■ **Extracted material**
"""
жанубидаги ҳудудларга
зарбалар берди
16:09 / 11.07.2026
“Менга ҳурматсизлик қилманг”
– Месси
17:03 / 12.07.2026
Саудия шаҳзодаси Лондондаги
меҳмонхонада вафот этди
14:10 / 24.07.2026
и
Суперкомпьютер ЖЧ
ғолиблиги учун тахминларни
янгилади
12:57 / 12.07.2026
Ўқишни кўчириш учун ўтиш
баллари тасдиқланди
"""
"""
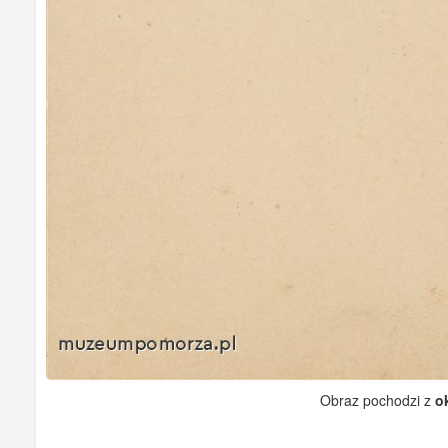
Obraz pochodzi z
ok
"""
"""
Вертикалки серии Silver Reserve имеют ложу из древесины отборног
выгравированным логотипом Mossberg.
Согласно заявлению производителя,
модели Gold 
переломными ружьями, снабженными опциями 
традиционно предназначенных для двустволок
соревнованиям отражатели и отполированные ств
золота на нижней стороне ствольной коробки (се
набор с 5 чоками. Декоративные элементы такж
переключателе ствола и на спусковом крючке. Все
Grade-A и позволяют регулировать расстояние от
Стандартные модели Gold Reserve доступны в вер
"""
■ **Requirement**
Could you restate word for word the lines above from the one containing "жанубидаги ҳудудларга" through the one containing "баллари тасдиқланди", both included, and nothing else?

■ **Completed task**
жанубидаги ҳудудларга
зарбалар берди
16:09 / 11.07.2026
“Менга ҳурматсизлик қилманг”
– Месси
17:03 / 12.07.2026
Саудия шаҳзодаси Лондондаги
меҳмонхонада вафот этди
14:10 / 24.07.2026
и
Суперкомпьютер ЖЧ
ғолиблиги учун тахминларни
янгилади
12:57 / 12.07.2026
Ўқишни кўчириш учун ўтиш
баллари тасдиқланди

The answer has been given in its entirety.